Le canzoni sono la colonna sonora della nostra vita
Poi spazio ad altre domande. I ragazzi hanno voluto sapere il perché delle canzoni nel libro: «Le canzoni sono la colonna sonora della nostra vita. La prima domanda che ho fatto a Daniel: mi dai la tua playlist? Ho passato giorni ad ascoltarle». E poi il suo trascorso di bullizzato. «Soffrivo del fatto che non riuscivo a difendermi: io ero uno scricciolo. Sono stato preso di mira da un ragazzo e non volevo andare a scuola. Avrei voluto fare del male e farmi del male. Il bullo è una persona che soffre, che ha tanta rabbia dentro. Sollevare la maschera terrificante del bullo, mi ha fatto scoprire che dietro c’è una persona sofferente».

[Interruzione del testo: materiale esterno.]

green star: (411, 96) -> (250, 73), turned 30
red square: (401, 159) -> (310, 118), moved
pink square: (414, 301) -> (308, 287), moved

Carcere italiano? L’istituto dei minori funziona, quello degli adulti no
Non sono mancate considerazioni sulla situazione delle carceri in Italia. «Quello dei minori funziona – ha detto - i ragazzi sono seguiti, c’è un numero adeguato di psicologi ed educatori. Per gli adulti no: entri con l’influenza, esci con la scabbia, talvolta diventano scuole di criminalità: un detenuto è portato ad abbruttirsi. Questo è dovuto al fatto che non si sa come gestire i tempi: manca personale, strutture adeguate, educatori, psicologi. Il carcere dovrebbe essere luogo di rieducazione non di punizione il nostro paese sotto vari aspetti è culturalmente arretrato. Siamo il fanalino di coda per il numero di lettori: 59 italiani su 100 non apre un libro. Il mercato del libro è spaventoso: la povertà lessicale è molto forte. Senza le parole non si va da nessuna parte. Le parole, ribadisco sono i pensieri».
La malattia del nostro tempo, la solitudine.
Non ultime, considerazioni sulla felicità. «La felicità si ottiene con le relazioni non nell’isolamento. È importante nella società la collaborazione non la prestazione, l’individualismo spinto. La malattia del nostro tempo, la solitudine. Ci si salva con il sapere, la cultura. Sviluppate il senso critico. Il mondo in cui viviamo è difficile: guerra, pandemia, ambiente, clima. Occorre gente preparata, acculturata. Non sprecate il vostro tempo, la vostra vita: riempite i giorni di senso».